Konrad:I think for a company like Numenta, if you want to, I mean like ultimately what do you build into your models? Is it causal chain? You say this is what this neuron does to that other neuron. So in that sense, when interpreting the existing literature, you could benefit from thinking about it in terms of causality. What does, what do the experiments actually say and what do they not say about causality? But also then when it comes to say, if you're implicitly building objectives that the system has, the thing– the question is, what are the meaningful objectives? What's their causal role? How do they cause behavior in the end? And so in that sense, I think it came, the concept can be usefully implemented in any model of neural activity.
Matt:Right. Yeah. It's just so difficult to put lots of the models together, you know, in a way that makes sense for everybody involved.
Konrad:That's right, but the concept of causality, that is something, if you asked yourself how you think about intelligence, the concept of causality is what makes it intelligence.
Matt:But I mean, at any point in time, I've got neurons that are predicting what's, what's going to be happening in my environment right now. You know, that's sort of the brand as a"prediction engine" sort of idea, right?
Konrad:That's right.
Matt:And the causality of those predictions being made involve vast amounts of past experience, not just the past second or the past minute, but years, years.
Konrad:That's right. And you could, but you could for example view the prediction– If you view the prediction engine like that, you can say that the wanting to predict things is the thing that causes the tuning curves in the end.
Matt:Oh yeah. I can see that, wanting to predict things.
Konrad:Yeah. The goal of trying to predict things is what gives rise to how they compute.
Matt:I see.
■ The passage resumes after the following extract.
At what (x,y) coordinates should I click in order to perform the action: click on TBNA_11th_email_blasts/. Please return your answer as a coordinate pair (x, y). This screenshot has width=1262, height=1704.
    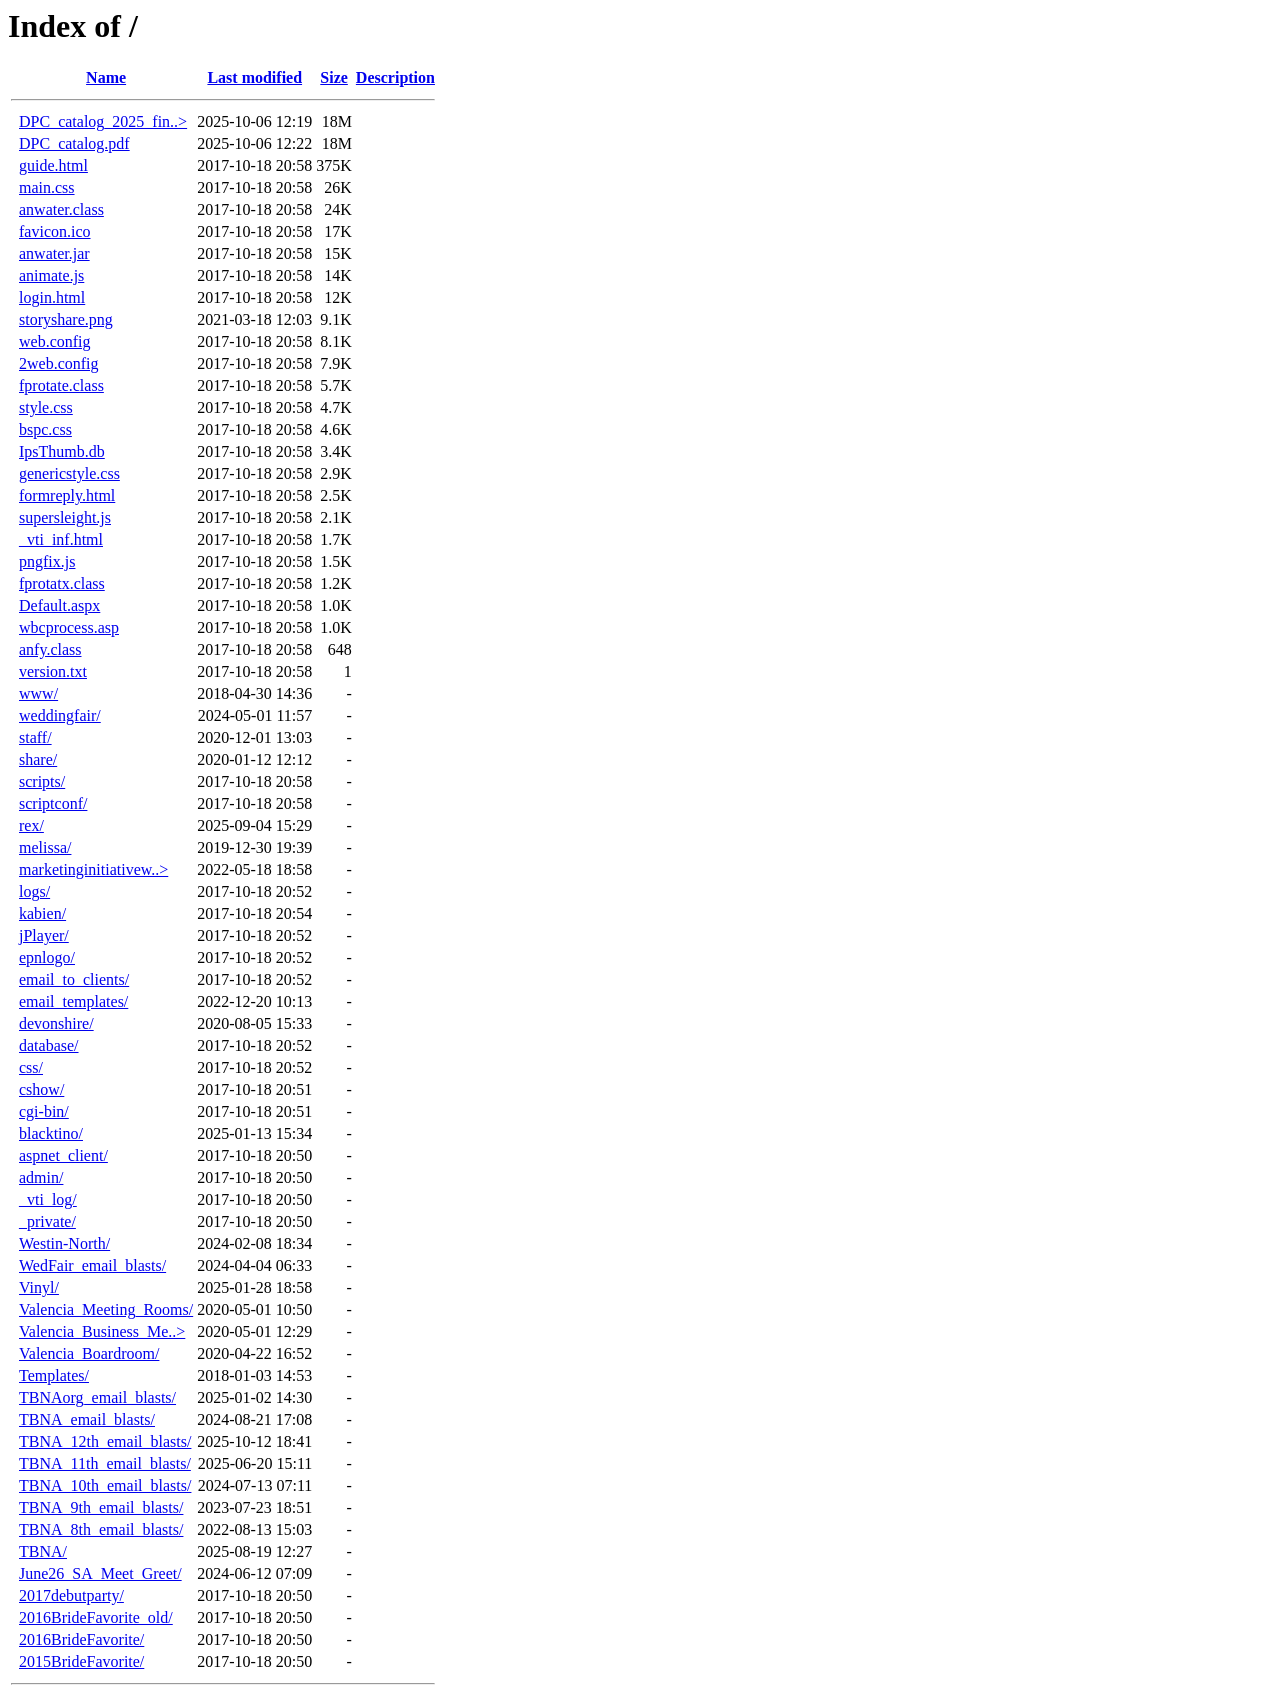     Looking at the image, I should click on (105, 1463).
I'm under the impression that the prediction's not a goal, it's just something that happens as a part of the mechanism of the neural network. At least in HTM, you know, we have a sequence memory theory/algorithm, and the predictions just occur if you connect them to the input the right way.
Konrad:That's right, but the way how you set up the connecting them to the input in the right way is such that they change themselves so that they get better at predicting.
Speaker 2:Yeah, absolutely. Yeah. And it's super complicated, it's like the world is topological, so you've got to have all these localized computations that, I mean, it's super complicated. But I mean I think I agree with you. I mean, causality is super important and we can't make any assumptions about why we're seeing what we're seeing if we're monitoring neural populations necessarily, unless we know the– and we can never look at the internal reality of the system to verify it anyway, so we have to be very careful about the assumptions that we're making, right?
Konrad:That's right. And I want to add one more thing. The back propagation of error algorithm is also just a causal inference algorithm. It tries to figure out which changes in neural properties would make performance be better. So local prediction versus global optimization leads to very similar logical structure, where you have an objective in learning that gives rise to computation.
Matt:Right. Right. Well, that sounds right to me. Alright, well Dr. Kording, thanks again for joining us.
Konrad:Thanks for having me on.
Matt:No problem. Again, this is Matt Taylor. Thanks for listening to this episode of Interview with a Neuroscientist on the Numenta On Intelligence podcast.